**The data:**
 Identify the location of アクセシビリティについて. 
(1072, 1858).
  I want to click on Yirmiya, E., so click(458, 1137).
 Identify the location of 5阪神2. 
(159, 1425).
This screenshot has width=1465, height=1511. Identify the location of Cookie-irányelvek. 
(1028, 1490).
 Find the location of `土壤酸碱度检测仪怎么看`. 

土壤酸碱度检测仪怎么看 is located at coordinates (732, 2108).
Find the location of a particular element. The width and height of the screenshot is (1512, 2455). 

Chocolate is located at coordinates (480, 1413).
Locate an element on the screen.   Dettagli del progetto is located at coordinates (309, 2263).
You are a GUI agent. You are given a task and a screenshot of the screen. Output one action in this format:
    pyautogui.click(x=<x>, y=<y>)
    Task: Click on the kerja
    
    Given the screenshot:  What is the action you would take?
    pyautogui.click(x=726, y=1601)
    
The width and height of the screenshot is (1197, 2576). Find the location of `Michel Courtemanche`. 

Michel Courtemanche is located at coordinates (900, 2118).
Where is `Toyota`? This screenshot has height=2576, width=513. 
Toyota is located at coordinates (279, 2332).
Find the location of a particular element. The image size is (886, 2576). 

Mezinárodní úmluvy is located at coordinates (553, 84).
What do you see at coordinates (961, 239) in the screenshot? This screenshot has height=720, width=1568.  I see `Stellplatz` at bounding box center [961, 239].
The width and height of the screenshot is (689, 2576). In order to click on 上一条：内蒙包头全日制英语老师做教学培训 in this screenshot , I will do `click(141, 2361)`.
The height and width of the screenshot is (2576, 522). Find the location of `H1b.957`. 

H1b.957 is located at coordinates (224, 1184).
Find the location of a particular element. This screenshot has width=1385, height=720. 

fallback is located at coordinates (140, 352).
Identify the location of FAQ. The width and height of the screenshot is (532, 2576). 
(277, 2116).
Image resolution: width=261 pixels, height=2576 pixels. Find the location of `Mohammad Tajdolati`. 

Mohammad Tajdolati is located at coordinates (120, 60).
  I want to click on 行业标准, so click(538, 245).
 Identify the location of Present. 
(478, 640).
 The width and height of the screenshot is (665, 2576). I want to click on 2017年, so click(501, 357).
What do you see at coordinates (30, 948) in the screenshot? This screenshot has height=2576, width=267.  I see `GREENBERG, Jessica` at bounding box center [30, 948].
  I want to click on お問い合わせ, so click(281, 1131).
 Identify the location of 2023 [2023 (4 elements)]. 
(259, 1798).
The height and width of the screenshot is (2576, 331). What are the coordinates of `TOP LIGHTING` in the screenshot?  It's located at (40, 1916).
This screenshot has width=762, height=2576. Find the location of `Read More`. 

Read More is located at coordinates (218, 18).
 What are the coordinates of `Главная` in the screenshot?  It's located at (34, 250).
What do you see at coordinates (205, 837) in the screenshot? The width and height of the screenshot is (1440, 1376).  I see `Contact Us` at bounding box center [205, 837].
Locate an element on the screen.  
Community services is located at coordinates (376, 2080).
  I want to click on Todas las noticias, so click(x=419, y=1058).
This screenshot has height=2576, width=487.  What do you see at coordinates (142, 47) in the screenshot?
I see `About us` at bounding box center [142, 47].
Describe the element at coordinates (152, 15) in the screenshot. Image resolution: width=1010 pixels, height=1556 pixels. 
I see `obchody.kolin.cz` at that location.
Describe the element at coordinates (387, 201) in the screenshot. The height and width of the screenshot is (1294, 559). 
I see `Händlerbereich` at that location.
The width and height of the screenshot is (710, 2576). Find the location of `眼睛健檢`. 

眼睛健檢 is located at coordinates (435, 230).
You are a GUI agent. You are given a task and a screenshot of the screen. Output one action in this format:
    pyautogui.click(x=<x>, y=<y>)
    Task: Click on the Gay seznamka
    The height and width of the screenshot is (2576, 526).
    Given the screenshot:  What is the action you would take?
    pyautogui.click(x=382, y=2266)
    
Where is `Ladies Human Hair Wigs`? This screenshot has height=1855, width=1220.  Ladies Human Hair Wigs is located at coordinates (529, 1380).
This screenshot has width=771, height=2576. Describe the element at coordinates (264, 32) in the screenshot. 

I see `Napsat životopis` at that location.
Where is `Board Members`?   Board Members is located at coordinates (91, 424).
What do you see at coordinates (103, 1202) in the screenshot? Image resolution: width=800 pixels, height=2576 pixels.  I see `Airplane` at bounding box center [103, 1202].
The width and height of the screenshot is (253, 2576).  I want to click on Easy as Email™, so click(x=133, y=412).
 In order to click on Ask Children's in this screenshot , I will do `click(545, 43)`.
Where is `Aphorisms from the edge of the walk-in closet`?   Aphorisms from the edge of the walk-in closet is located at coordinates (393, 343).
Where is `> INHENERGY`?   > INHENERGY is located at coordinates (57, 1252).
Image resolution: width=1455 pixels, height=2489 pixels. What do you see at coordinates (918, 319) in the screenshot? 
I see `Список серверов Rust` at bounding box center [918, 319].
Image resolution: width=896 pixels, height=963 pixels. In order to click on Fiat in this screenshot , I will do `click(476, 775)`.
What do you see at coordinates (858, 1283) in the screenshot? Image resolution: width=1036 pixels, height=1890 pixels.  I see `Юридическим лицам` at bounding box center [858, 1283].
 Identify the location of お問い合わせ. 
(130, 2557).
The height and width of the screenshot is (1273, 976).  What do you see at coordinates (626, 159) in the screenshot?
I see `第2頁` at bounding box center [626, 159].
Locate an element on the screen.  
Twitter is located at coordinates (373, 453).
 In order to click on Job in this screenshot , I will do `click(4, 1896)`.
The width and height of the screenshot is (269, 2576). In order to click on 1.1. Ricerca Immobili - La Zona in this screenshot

**Task requirements:** All of the material above needs to be copied exactly.

**Task solution:**
 Identify the location of アクセシビリティについて. 
(1072, 1858).
  I want to click on Yirmiya, E., so click(458, 1137).
 Identify the location of 5阪神2. 
(159, 1425).
This screenshot has width=1465, height=1511. Identify the location of Cookie-irányelvek. 
(1028, 1490).
 Find the location of `土壤酸碱度检测仪怎么看`. 

土壤酸碱度检测仪怎么看 is located at coordinates (732, 2108).
Find the location of a particular element. The width and height of the screenshot is (1512, 2455). 

Chocolate is located at coordinates (480, 1413).
Locate an element on the screen.   Dettagli del progetto is located at coordinates (309, 2263).
You are a GUI agent. You are given a task and a screenshot of the screen. Output one action in this format:
    pyautogui.click(x=<x>, y=<y>)
    Task: Click on the kerja
    
    Given the screenshot:  What is the action you would take?
    pyautogui.click(x=726, y=1601)
    
The width and height of the screenshot is (1197, 2576). Find the location of `Michel Courtemanche`. 

Michel Courtemanche is located at coordinates (900, 2118).
Where is `Toyota`? This screenshot has height=2576, width=513. 
Toyota is located at coordinates (279, 2332).
Find the location of a particular element. The image size is (886, 2576). 

Mezinárodní úmluvy is located at coordinates (553, 84).
What do you see at coordinates (961, 239) in the screenshot? This screenshot has height=720, width=1568.  I see `Stellplatz` at bounding box center [961, 239].
The width and height of the screenshot is (689, 2576). In order to click on 上一条：内蒙包头全日制英语老师做教学培训 in this screenshot , I will do `click(141, 2361)`.
The height and width of the screenshot is (2576, 522). Find the location of `H1b.957`. 

H1b.957 is located at coordinates (224, 1184).
Find the location of a particular element. This screenshot has width=1385, height=720. 

fallback is located at coordinates (140, 352).
Identify the location of FAQ. The width and height of the screenshot is (532, 2576). 
(277, 2116).
Image resolution: width=261 pixels, height=2576 pixels. Find the location of `Mohammad Tajdolati`. 

Mohammad Tajdolati is located at coordinates (120, 60).
  I want to click on 行业标准, so click(538, 245).
 Identify the location of Present. 
(478, 640).
 The width and height of the screenshot is (665, 2576). I want to click on 2017年, so click(501, 357).
What do you see at coordinates (30, 948) in the screenshot? This screenshot has height=2576, width=267.  I see `GREENBERG, Jessica` at bounding box center [30, 948].
  I want to click on お問い合わせ, so click(281, 1131).
 Identify the location of 2023 [2023 (4 elements)]. 
(259, 1798).
The height and width of the screenshot is (2576, 331). What are the coordinates of `TOP LIGHTING` in the screenshot?  It's located at (40, 1916).
This screenshot has width=762, height=2576. Find the location of `Read More`. 

Read More is located at coordinates (218, 18).
 What are the coordinates of `Главная` in the screenshot?  It's located at (34, 250).
What do you see at coordinates (205, 837) in the screenshot? The width and height of the screenshot is (1440, 1376).  I see `Contact Us` at bounding box center [205, 837].
Locate an element on the screen.  
Community services is located at coordinates (376, 2080).
  I want to click on Todas las noticias, so click(x=419, y=1058).
This screenshot has height=2576, width=487.  What do you see at coordinates (142, 47) in the screenshot?
I see `About us` at bounding box center [142, 47].
Describe the element at coordinates (152, 15) in the screenshot. Image resolution: width=1010 pixels, height=1556 pixels. 
I see `obchody.kolin.cz` at that location.
Describe the element at coordinates (387, 201) in the screenshot. The height and width of the screenshot is (1294, 559). 
I see `Händlerbereich` at that location.
The width and height of the screenshot is (710, 2576). Find the location of `眼睛健檢`. 

眼睛健檢 is located at coordinates (435, 230).
You are a GUI agent. You are given a task and a screenshot of the screen. Output one action in this format:
    pyautogui.click(x=<x>, y=<y>)
    Task: Click on the Gay seznamka
    The height and width of the screenshot is (2576, 526).
    Given the screenshot:  What is the action you would take?
    pyautogui.click(x=382, y=2266)
    
Where is `Ladies Human Hair Wigs`? This screenshot has height=1855, width=1220.  Ladies Human Hair Wigs is located at coordinates (529, 1380).
This screenshot has width=771, height=2576. Describe the element at coordinates (264, 32) in the screenshot. 

I see `Napsat životopis` at that location.
Where is `Board Members`?   Board Members is located at coordinates (91, 424).
What do you see at coordinates (103, 1202) in the screenshot? Image resolution: width=800 pixels, height=2576 pixels.  I see `Airplane` at bounding box center [103, 1202].
The width and height of the screenshot is (253, 2576).  I want to click on Easy as Email™, so click(x=133, y=412).
 In order to click on Ask Children's in this screenshot , I will do `click(545, 43)`.
Where is `Aphorisms from the edge of the walk-in closet`?   Aphorisms from the edge of the walk-in closet is located at coordinates (393, 343).
Where is `> INHENERGY`?   > INHENERGY is located at coordinates (57, 1252).
Image resolution: width=1455 pixels, height=2489 pixels. What do you see at coordinates (918, 319) in the screenshot? 
I see `Список серверов Rust` at bounding box center [918, 319].
Image resolution: width=896 pixels, height=963 pixels. In order to click on Fiat in this screenshot , I will do `click(476, 775)`.
What do you see at coordinates (858, 1283) in the screenshot? Image resolution: width=1036 pixels, height=1890 pixels.  I see `Юридическим лицам` at bounding box center [858, 1283].
 Identify the location of お問い合わせ. 
(130, 2557).
The height and width of the screenshot is (1273, 976).  What do you see at coordinates (626, 159) in the screenshot?
I see `第2頁` at bounding box center [626, 159].
Locate an element on the screen.  
Twitter is located at coordinates (373, 453).
 In order to click on Job in this screenshot , I will do `click(4, 1896)`.
The width and height of the screenshot is (269, 2576). In order to click on 1.1. Ricerca Immobili - La Zona in this screenshot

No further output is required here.